Morton E. Ruderman Award in Inclusion
| Year | Recipient | Description | Ref |
|---|---|---|---|
| 2017 | Marlee Matlin | Oscar-winning actress and activist |  |
| 2018 | Michael Phelps | Olympic swimmer |  |
| 2019 | Farrelly brothers | Filmmakers |  |
| 2020 | Taraji P. Henson | Actress |  |
| 2021 | Kevin Love | Basketball Player |  |
| 2022 | Selena Gomez | Actress and singer |  |
| 2023 | Eva Longoria | Actress and Producer |  |
| 2024 | Andrea Bocelli | Musician |  |
| 2025 | Kenneth Cole | Designer |  |

== Israel's relationship with the American Jewish Community ==
The foundation has worked to strengthen the relationship between Israel and the American Jewish community since 2011, when it first took a delegation of Israeli legislators to the United States for an educational tour of the Jewish community. As of 2013, the foundation also takes Israeli journalists on similar tours. In 2012 the foundation helped establish the Israel-US Knesset caucus. In 2013 the foundation partnered with the University of Haifa, opening the Ruderman Program for American Jewish studies, the first academic program of its kind in Israel. In 2019 the foundation published a report with the Institute for National Security Studies about the ramifications of the relationship on Israel's national security.

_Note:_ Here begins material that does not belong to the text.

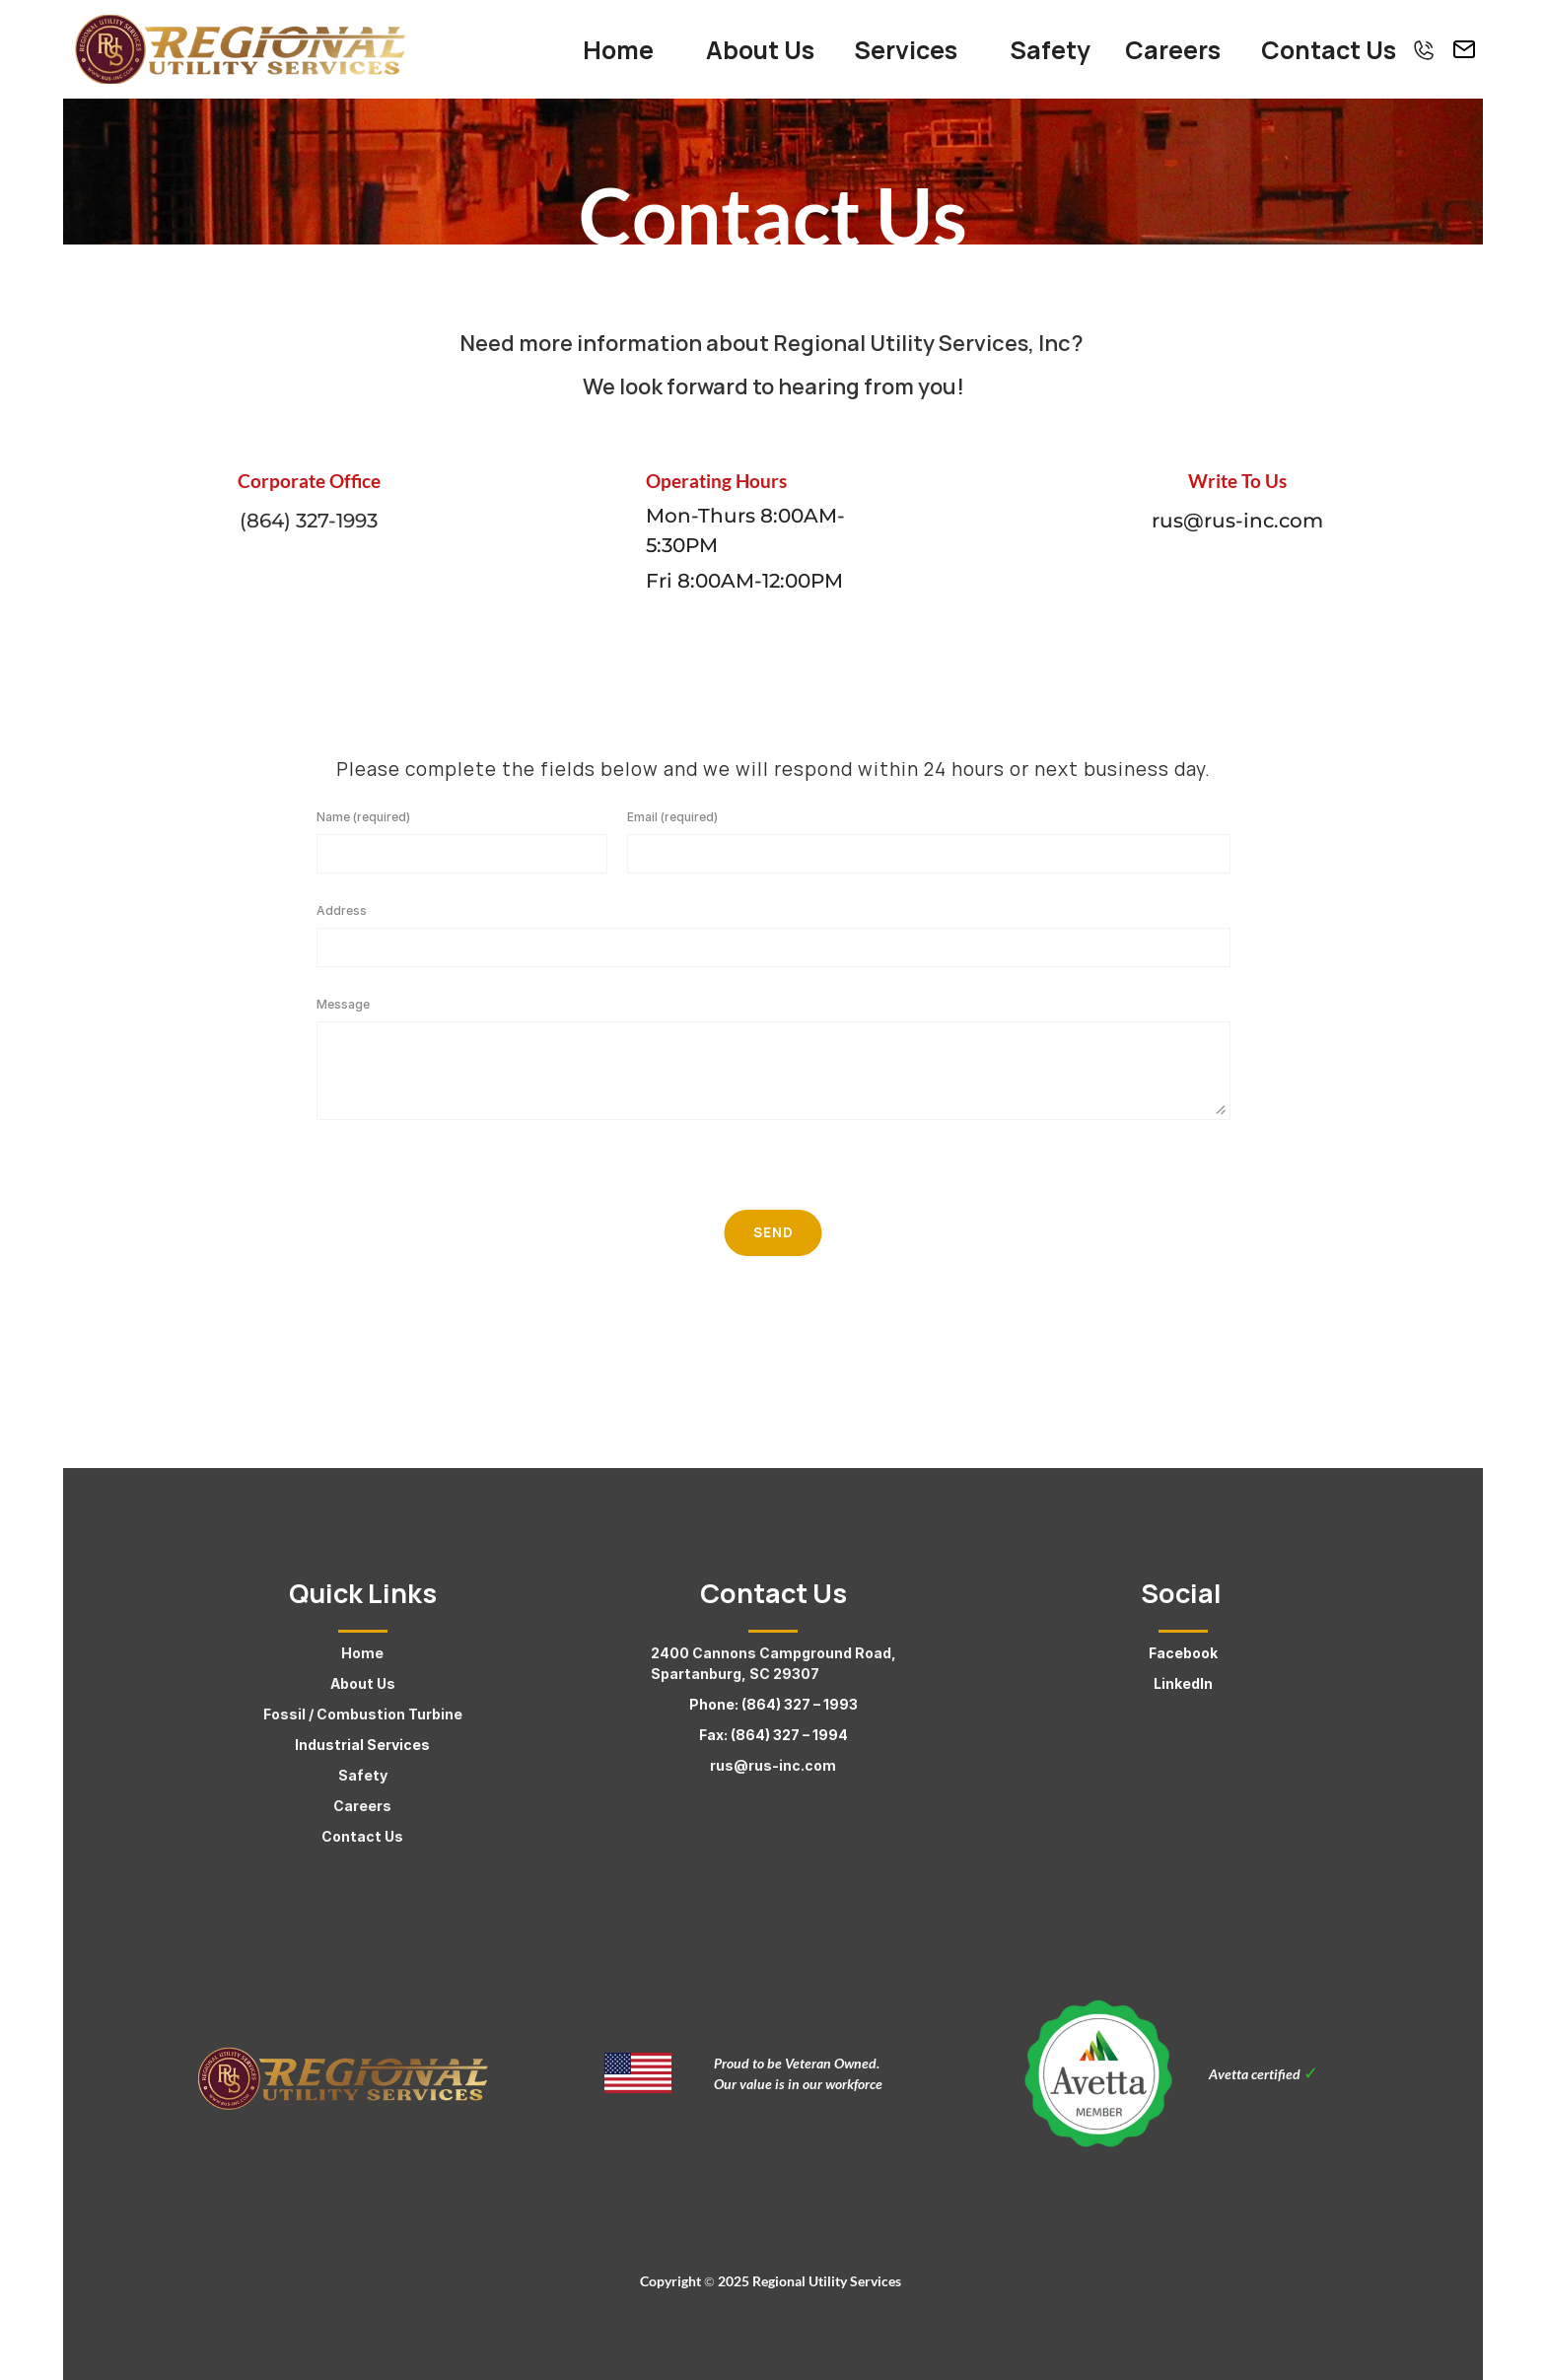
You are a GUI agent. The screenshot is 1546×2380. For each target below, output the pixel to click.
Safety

During 2020 the foundation and Israeli President Reuven Rivlin hosted a special event highlighting the importance of the relationship.

==Controversies ==
In response to the release of the 2016 film Me Before You, the Foundation condemned the film's portrayal of disability, in which the protagonist—who is paralyzed—ends up committing suicide because he feels his life is not worth living: "To the millions of people with significant disabilities currently leading fulfilling, rich lives, [the film] posits that they are better off committing suicide."

In the wake of pressure from Poland, the Foundation removed a video from YouTube posted on February 21, 2018, that was part of a campaign urging the United States to suspend its ties with Poland over the law that criminalizes blaming the Polish nation or state for German Nazi crimes. The video was condemned by Jewish communities in Poland for using the phrase "Polish Holocaust," which was deemed false and hurtful, as well as by the Israeli embassy in Poland.